La giornata di ieri resterà l’emblema di ciò che sta succedendo in Italia nei nostri giorni, orfana di una Politica portavoce di bisogni e necessità dei cittadini. Ieri, come forse non è mai successo negli ultimi tempi, si è mostrato in tutto evidenza quanto la nostra società sia spaccata su un argomento che è poi il “principio” della Repubblica Italiana: il lavoro.
Da una parte quel tavolo, al caldo e all’asciutto, tra Ministri e Sindacati per discutere di lavoro (mi riferiscono al tavolo per le trattative tra Governo e Sindacati sulla riforma del lavoro); da tutta altra parte – sulle strade e presso i caselli delle autostrade – tanti tavolinetti da picnic, montati alla meno peggio dagli stessi manifestanti, per rifocillarsi e distribuire volantini con le ragioni delle loro proteste.
"L’Italia è una Repubblica democratica, fondata sul lavoro", recita l’Articolo 1 della Costituzione. Eppure, a guardare bene la fotografia di ieri, non tutto il lavoro appartiene a quel lavoro posto alla base dei principi della nostra Repubblica: dentro quello dei lavoratori subordinati, fuori quello degli autonomi.
"La Repubblica riconosce ai tutti i cittadini il diritto al lavoro e promuove le condizioni che rendano effettivo questo diritto", stabilisce l’Articolo 4 della Costituzione. Eppure, a guardare bene la fotografia di ieri, la Repubblica non tratta con la stessa premura tutte le specie di lavoro lasciando nello sconforto una parte dei lavoratori – le migliaia di camionisti – che non vedono promuovere, a proprio favore, condizioni che rendano effettivo quel loro “diritto al lavoro”.

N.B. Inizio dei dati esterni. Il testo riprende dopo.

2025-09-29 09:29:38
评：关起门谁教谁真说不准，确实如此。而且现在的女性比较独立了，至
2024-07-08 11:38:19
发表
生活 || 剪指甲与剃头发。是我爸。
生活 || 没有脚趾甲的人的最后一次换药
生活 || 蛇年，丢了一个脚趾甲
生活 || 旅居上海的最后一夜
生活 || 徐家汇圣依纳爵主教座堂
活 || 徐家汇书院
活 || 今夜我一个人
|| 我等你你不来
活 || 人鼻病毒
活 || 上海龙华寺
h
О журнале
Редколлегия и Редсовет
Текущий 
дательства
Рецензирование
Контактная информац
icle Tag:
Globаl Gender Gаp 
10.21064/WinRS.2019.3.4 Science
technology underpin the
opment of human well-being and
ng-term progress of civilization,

Dov’è il sindacato? E quale unità d’intenti (come ha fatto sul lavoro dipendente) sta promuovendo la Triplice (Cgil, Cisl e Uil) a favore di camionisti e imprese di autotrasporto? Dov’è il governo? E quali tavoli concertativi sta promuovendo a favore di camionisti e imprese di autotrasporto? Non c’è il sindacato e il governo latita. Sono troppo impegnati sulla riforma…. del lavoro: ecco l’assurdo!

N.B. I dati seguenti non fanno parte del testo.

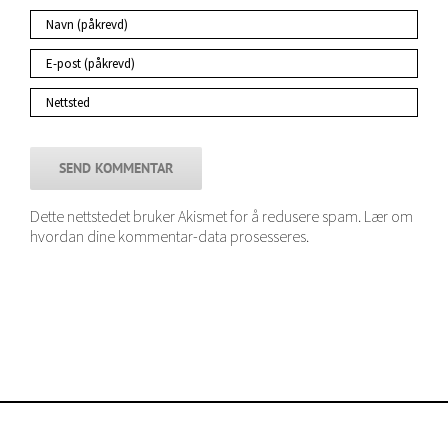
Dette nettstedet bruker Akismet for å redusere spam.
Lær om
hvordan dine kommentar-data prosesseres
.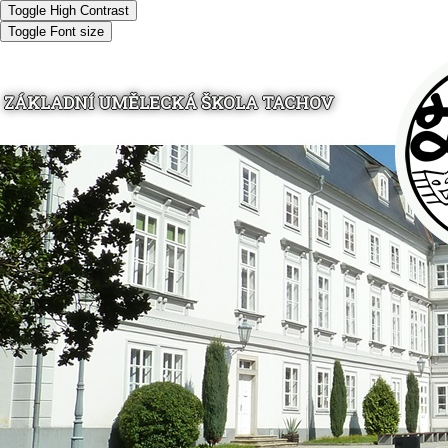
Toggle High Contrast
Toggle Font size
ZÁKLADNÍ UMĚLECKÁ ŠKOLA TACHOV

La verità è che questo governo di professori è troppo lontano dalla realtà del vivere quotidiano, di chi, cioè, come i camionisti, affronta quotidianamente le fatiche del campare dei propri stenti, come quel giorno fosse il primo della vita ma forse anche l’ultimo.
Questo governo di professori, anziché correre dietro ai sindacati e alla loro prepotente pretesa di “non toccare l’articolo 18”, farebbero meglio a mostrare più attenzione alle proteste dei tir mettendo da parte proprio quel fallimentare sindacato. Attenzione; non sono proteste di “piazza”, che spesso valgono il tempo che durano. Sono proteste di strade e autostrade….

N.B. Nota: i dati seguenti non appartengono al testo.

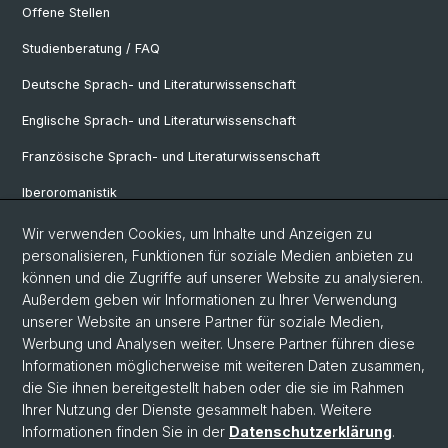
Offene Stellen
Studienberatung / FAQ
Deutsche Sprach- und Literaturwissenschaft
Englische Sprach- und Literaturwissenschaft
Französische Sprach- und Literaturwissenschaft
Iberoromanistik
Italianistik
Wir verwenden Cookies, um Inhalte und Anzeigen zu
personalisieren, Funktionen für soziale Medien anbieten zu
Nordistik
können und die Zugriffe auf unserer Website zu analysieren.
Außerdem geben wir Informationen zu Ihrer Verwendung
Osteuropa-Studien
unserer Website an unsere Partner für soziale Medien,
Slavic Studies
Werbung und Analysen weiter. Unsere Partner führen diese
Informationen möglicherweise mit weiteren Daten zusammen,
die Sie ihnen bereitgestellt haben oder die sie im Rahmen
Ihrer Nutzung der Dienste gesammelt haben. Weitere
© Universität Basel
Informationen finden Sie in der
Datenschutzerklärung
.
Datenschutzerklärung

La vera riforma di cui ha bisogno l’Italia è culturale. Una riforma che deve riportare la “persona” (il dipendente, il pensionato, i professionisti, i lavoratori autonomi inclusi i camionisti) al centro delle scelte politiche. Tutto il lavoro, anche quello dei camionisti e delle imprese, e non solo quello dei “dipendenti”, merita attenzione da parte dello Stato. E magari una buona “riforma”. Lo dice la Cotituzione.